**Your instructions**
Exact copies of all the lines below are needed, without the pictures.

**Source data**
_ _ _ _

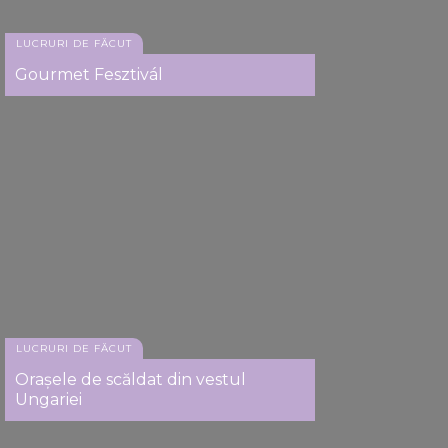
LUCRURI DE FĂCUT
Gourmet Fesztivál
LUCRURI DE FĂCUT
Orașele de scăldat din vestul
Ungariei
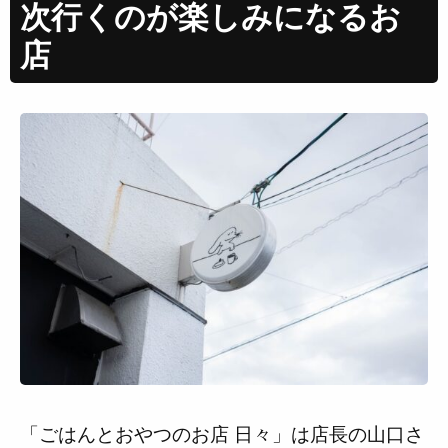
次行くのが楽しみになるお
店
「ごはんとおやつのお店 日々」は店長の山口さ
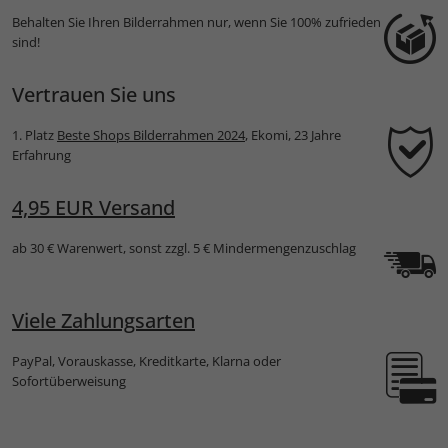
Behalten Sie Ihren Bilderrahmen nur, wenn Sie 100% zufrieden
sind!
Vertrauen Sie uns
1. Platz
Beste Shops Bilderrahmen 2024
, Ekomi, 23 Jahre
Erfahrung
4,95 EUR Versand
ab 30 € Warenwert, sonst zzgl. 5 € Mindermengenzuschlag
Viele Zahlungsarten
PayPal, Vorauskasse, Kreditkarte, Klarna oder
Sofortüberweisung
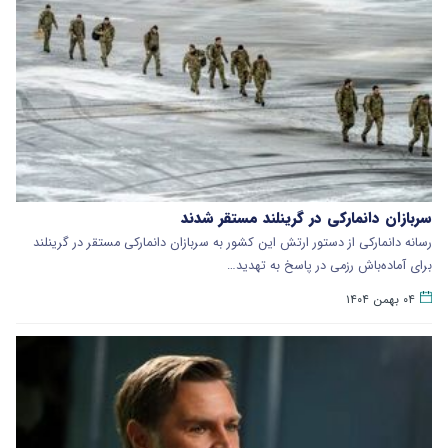
سربازان دانمارکی در گرینلند مستقر شدند
رسانه دانمارکی از دستور ارتش این کشور به سربازان دانمارکی مستقر در گرینلند
برای آماده‌باش رزمی در پاسخ به تهدید…
۰۴ بهمن ۱۴۰۴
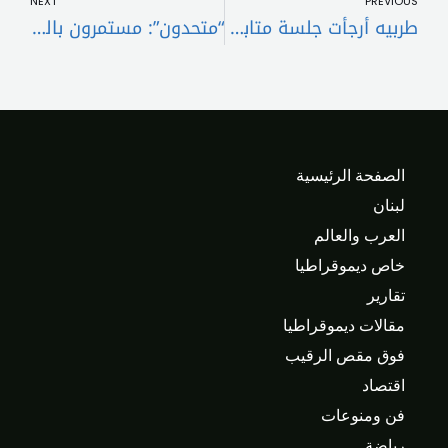
NEXT
PREVIOUS
طربيه أرجأت جلسة متابعة المحاكمة في الدعوى المقامة ضد “جمعية المقاصد” إلى 18 آذار
“متحدون”: مستمرون بالدفاع الفعلي عن حقوق المودعين واستئناف قرار محكمة الافلاس وفق الاصول
الصفحة الرئيسية
لبنان
العرب والعالم
خاص ديموقراطيا
تقارير
مقالات ديموقراطيا
فوق مقص الرقيب
اقتصاد
فن ومنوعات
رياضة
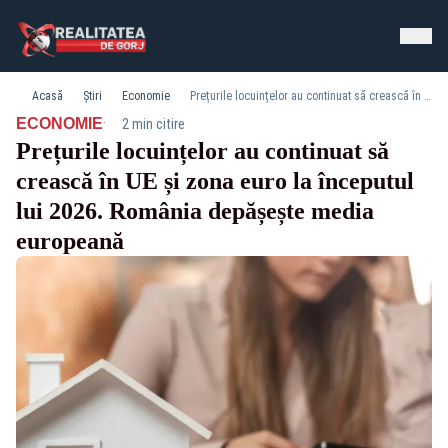
Acasă
Știri
Economie
Prețurile locuințelor au continuat să crească în UE și zona euro la începutul lui 2026. România depășește media europeană
·
ECONOMIE
2 min citire
Prețurile locuințelor au continuat să
crească în UE și zona euro la începutul
lui 2026. România depășește media
europeană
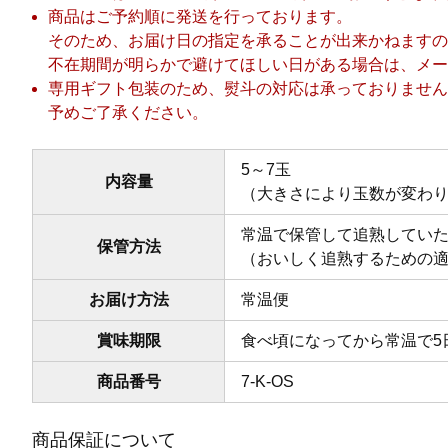
商品はご予約順に発送を行っております。
そのため、お届け日の指定を承ることが出来かねますの
不在期間が明らかで避けてほしい日がある場合は、メー
専用ギフト包装のため、熨斗の対応は承っておりません
予めご了承ください。
5～7玉
内容量
（大きさにより玉数が変わ
常温で保管して追熟してい
保管方法
（おいしく追熟するための適
お届け方法
常温便
賞味期限
食べ頃になってから常温で5
商品番号
7-K-OS
商品保証について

_ _ _ _

**Exercise output**
LUCRURI DE FĂCUT
Gourmet Fesztivál
LUCRURI DE FĂCUT
Orașele de scăldat din vestul
Ungariei
次行くのが楽しみになるお
店
「ごはんとおやつのお店 日々」は店長の山口さ
Behalten Sie Ihren Bilderrahmen nur, wenn Sie 100% zufrieden
sind!
Vertrauen Sie uns
1. Platz
Beste Shops Bilderrahmen 2024
, Ekomi, 23 Jahre
Erfahrung
4,95 EUR Versand
ab 30 € Warenwert, sonst zzgl. 5 € Mindermengenzuschlag
Viele Zahlungsarten
PayPal, Vorauskasse, Kreditkarte, Klarna oder
Sofortüberweisung
سربازان دانمارکی در گرینلند مستقر شدند
رسانه دانمارکی از دستور ارتش این کشور به سربازان دانمارکی مستقر در گرینلند
برای آماده‌باش رزمی در پاسخ به تهدید…
۰۴ بهمن ۱۴۰۴
NEXT
PREVIOUS
طربيه أرجأت جلسة متابعة المحاكمة في الدعوى المقامة ضد “جمعية المقاصد” إلى 18 آذار
“متحدون”: مستمرون بالدفاع الفعلي عن حقوق المودعين واستئناف قرار محكمة الافلاس وفق الاصول
الصفحة الرئيسية
لبنان
العرب والعالم
خاص ديموقراطيا
تقارير
مقالات ديموقراطيا
فوق مقص الرقيب
اقتصاد
فن ومنوعات
رياضة
Acasă
Știri
Economie
Prețurile locuințelor au continuat să crească în UE și zona euro la începutul lui 2026. România depășește media europeană
·
ECONOMIE
2 min citire
Prețurile locuințelor au continuat să
crească în UE și zona euro la începutul
lui 2026. România depășește media
europeană
商品はご予約順に発送を行っております。
そのため、お届け日の指定を承ることが出来かねますの
不在期間が明らかで避けてほしい日がある場合は、メー
専用ギフト包装のため、熨斗の対応は承っておりません
予めご了承ください。
5～7玉
内容量
（大きさにより玉数が変わ
常温で保管して追熟してい
保管方法
（おいしく追熟するための適
お届け方法
常温便
賞味期限
食べ頃になってから常温で5
商品番号
7-K-OS
商品保証について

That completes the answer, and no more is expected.